# Boring machine



## oldnovice (Mar 7, 2009)

If it is so loud, you should have written in ALL CAPS! ... that's a joke in case you missed it!

I probably could never afford one of these but I do have some questions.

I know there is a cost difference but could you do the same (and more) with a CNC?
When I was still working I was used to using "hard tooling", i.e. Greenlee punches, sheet metal brakes etc.
Just before I retired, the company scrapped all those hard tool for soft tooling (CNC bad sheet benders) as they thought it was more cost effective.


----------



## 000 (Dec 9, 2015)

That's not a very "exciting" Machine.  Congrats
They're worth there weight in gold if your drilling holes a lot. 
I used to have the delta model until I moved up to a double row machine.
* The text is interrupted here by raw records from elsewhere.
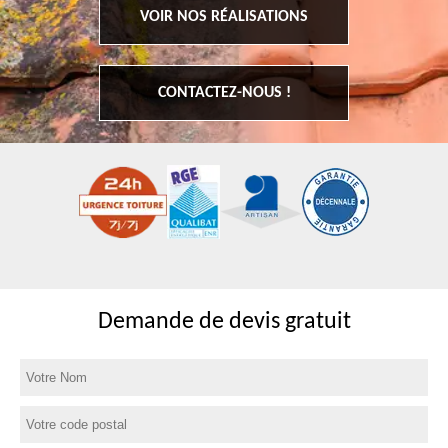
VOIR NOS RÉALISATIONS
CONTACTEZ-NOUS !
Demande de devis gratuit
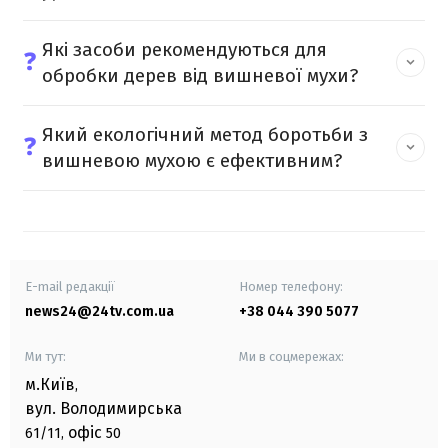
Які засоби рекомендуються для
❓
обробки дерев від вишневої мухи?
Який екологічний метод боротьби з
❓
вишневою мухою є ефективним?
E-mail редакції
Номер телефону:
news24@24tv.com.ua
+38 044 390 5077
Ми тут:
Ми в соцмережах:
м.Київ
,
вул. Володимирська
офіс
61/11,
50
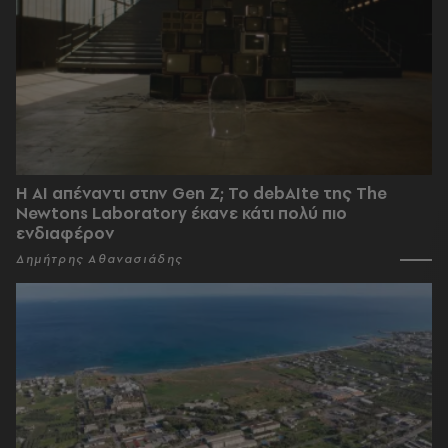
Η AI απέναντι στην Gen Z; Το debAIte της The
Newtons Laboratory έκανε κάτι πολύ πιο
ενδιαφέρον
Δημήτρης Αθανασιάδης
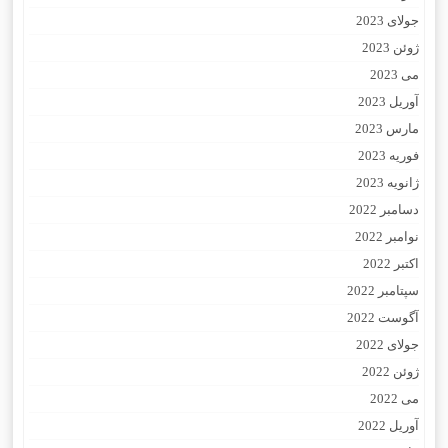
جولای 2023
ژوئن 2023
می 2023
آوریل 2023
مارس 2023
فوریه 2023
ژانویه 2023
دسامبر 2022
نوامبر 2022
اکتبر 2022
سپتامبر 2022
آگوست 2022
جولای 2022
ژوئن 2022
می 2022
آوریل 2022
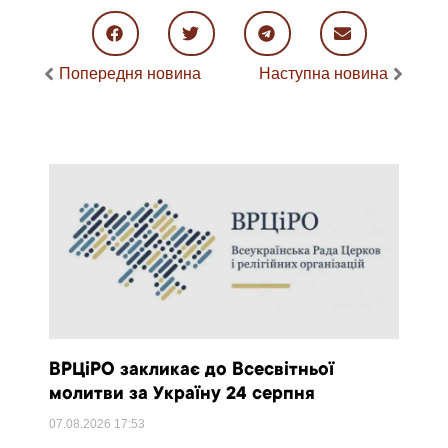
Попередня новина
Наступна новина
ВРЦіРО закликає до Всесвітньої
молитви за Україну 24 серпня
07.08.2026
17:53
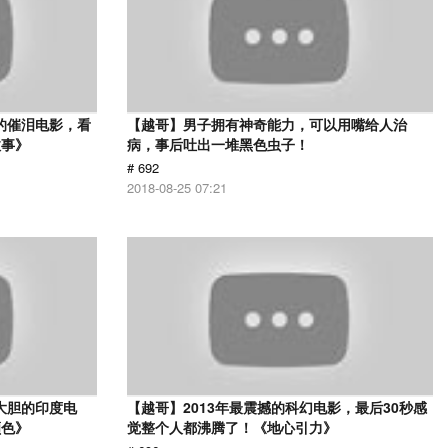
的催泪电影，看
【越哥】男子拥有神奇能力，可以用嘴给人治
故事》
病，事后吐出一堆黑色虫子！
# 692
2018-08-25 07:21
大胆的印度电
【越哥】2013年最震撼的科幻电影，最后30秒感
颜色》
觉整个人都沸腾了！《地心引力》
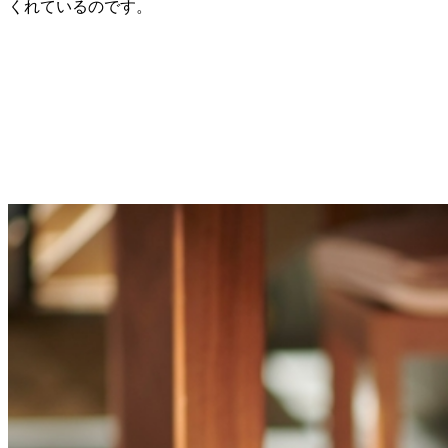
くれているのです。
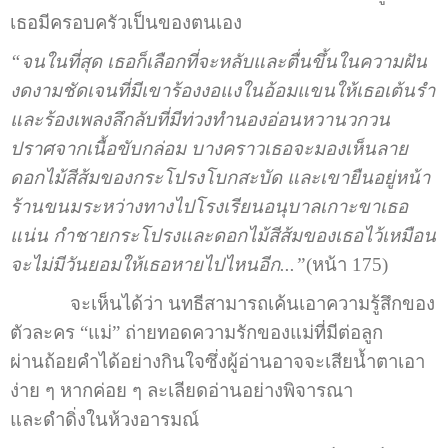
เธอมีครอบครัวเป็นของตนเอง
“จนในที่สุด เธอก็เลือกที่จะหลับและตื่นขึ้นในความฝัน
งดงามชัดเจนที่มีเขาร้องงอแงในอ้อมแขนให้เธอเต้นรำ
และร้องเพลงลึกลับที่มีท่วงทำนองอ่อนหวานวกวน
ปราศจากเนื้อขับกล่อม บางคราวเธอจะมองเห็นลาย
ดอกไม้สีส้มของกระโปรงโบกสะบัด และเขายืนอยู่หน้า
ร้านขนมระหว่างทางไปโรงเรียนอนุบาลเกาะขาเธอ
แน่น กำชายกระโปรงและดอกไม้สีส้มของเธอไว้เหมือน
จะไม่มีวันยอมให้เธอหายไปไหนอีก...”
(หน้า 175)
จะเห็นได้ว่า นทธีสามารถเค้นเอาความรู้สึกของ
ตัวละคร “แม่” ถ่ายทอดความรักของแม่ที่มีต่อลูก
ผ่านถ้อยคำได้อย่างกินใจซึ่งผู้อ่านอาจจะเสียน้ำตาเอา
ง่าย ๆ หากค่อย ๆ ละเลียดอ่านอย่างพิจารณา
และดำดิ่งในห้วงอารมณ์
It's one of the best time saving machines I have.


----------



## Desert_Woodworker (Jan 28, 2015)

Oldnovice- as to more with a CNC; yes. Before the advent of the CNC; I used a drill jig and tablesaw. I always wanted an in line boring machine. Now I have and use the CNC for cutting out and drilling cabinets. The problem with the drill jig is that a drill bit will not produce the quality of a boring machine and CNC. If you are making a large quanity order; his machine sure improves production.


----------



## AandCstyle (Mar 21, 2012)

Geez, Steve, how many cabinets are you planning to make? I used to think you were a hobbiest, but it looks like you are going to be a professional woodworking. Congratulations on the tool and the new career.


----------



## JoeinGa (Nov 26, 2012)

I can see the cost (and time) savings if you build a lot of cabinets or book cases, but for guys like me who just do hobby work, it would not be a very good investment.
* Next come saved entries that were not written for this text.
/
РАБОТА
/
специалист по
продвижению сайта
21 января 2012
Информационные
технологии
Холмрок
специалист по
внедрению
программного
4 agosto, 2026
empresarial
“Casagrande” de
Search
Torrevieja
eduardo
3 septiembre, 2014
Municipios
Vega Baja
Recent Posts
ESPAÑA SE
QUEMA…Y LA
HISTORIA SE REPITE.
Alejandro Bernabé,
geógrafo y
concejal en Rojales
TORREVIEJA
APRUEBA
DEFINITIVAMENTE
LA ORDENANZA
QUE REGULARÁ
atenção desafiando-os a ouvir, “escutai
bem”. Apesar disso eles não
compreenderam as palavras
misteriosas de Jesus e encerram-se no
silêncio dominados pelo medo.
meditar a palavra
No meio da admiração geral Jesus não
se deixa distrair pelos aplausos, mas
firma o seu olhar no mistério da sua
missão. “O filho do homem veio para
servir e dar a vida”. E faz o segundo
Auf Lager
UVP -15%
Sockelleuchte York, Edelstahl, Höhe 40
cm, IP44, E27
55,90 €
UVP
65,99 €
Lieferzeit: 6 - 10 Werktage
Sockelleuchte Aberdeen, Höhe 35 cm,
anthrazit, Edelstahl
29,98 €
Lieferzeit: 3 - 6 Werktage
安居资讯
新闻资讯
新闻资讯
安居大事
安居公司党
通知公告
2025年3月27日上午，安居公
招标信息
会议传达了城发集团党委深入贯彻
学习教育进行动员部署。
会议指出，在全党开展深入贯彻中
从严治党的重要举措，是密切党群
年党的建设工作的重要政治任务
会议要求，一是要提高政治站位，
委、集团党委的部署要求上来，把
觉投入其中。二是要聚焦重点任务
Pretty cool machine though !


----------



## htl (Mar 24, 2015)

I've been a dowel man all my life so drilling holes is in my blood so man I like that tool. lol


----------



## JK0702 (Jul 25, 2012)

Steve, I'd love to have one of those machines. They truly are worth their weight. I've had the opportunity to use such a machine a couple of times, but to own one is Waaay out of my budget. I see them on CL every now and then. Even those are pricey. Congrats to you though, I'm jealous.


----------